--- Data shown ---

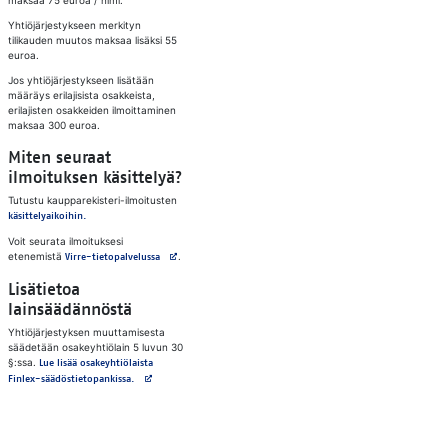
maksaa 75 euroa / nimi.
Yhtiöjärjestykseen merkityn
tilikauden muutos maksaa lisäksi 55
euroa.
Jos yhtiöjärjestykseen lisätään
määräys erilajisista osakkeista,
erilajisten osakkeiden ilmoittaminen
maksaa 300 euroa.
Miten seuraat
ilmoituksen käsittelyä?
Tutustu kaupparekisteri-ilmoitusten
käsittelyaikoihin.
Voit seurata ilmoituksesi
etenemistä
Avautuu uuteen välilehteen
.
Virre-tietopalvelussa
Lisätietoa
lainsäädännöstä
Yhtiöjärjestyksen muuttamisesta
säädetään osakeyhtiölain 5 luvun 30
§:ssa.
Lue lisää osakeyhtiölaista
Avautuu uuteen välilehteen
Finlex-säädöstietopankissa.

---

- _Your goal_:
Reproduce every entry word for word, but skip any pictures.

- _Result below_:
maksaa 75 euroa / nimi.
Yhtiöjärjestykseen merkityn
tilikauden muutos maksaa lisäksi 55
euroa.
Jos yhtiöjärjestykseen lisätään
määräys erilajisista osakkeista,
erilajisten osakkeiden ilmoittaminen
maksaa 300 euroa.
Miten seuraat
ilmoituksen käsittelyä?
Tutustu kaupparekisteri-ilmoitusten
käsittelyaikoihin.
Voit seurata ilmoituksesi
etenemistä
Avautuu uuteen välilehteen
.
Virre-tietopalvelussa
Lisätietoa
lainsäädännöstä
Yhtiöjärjestyksen muuttamisesta
säädetään osakeyhtiölain 5 luvun 30
§:ssa.
Lue lisää osakeyhtiölaista
Avautuu uuteen välilehteen
Finlex-säädöstietopankissa.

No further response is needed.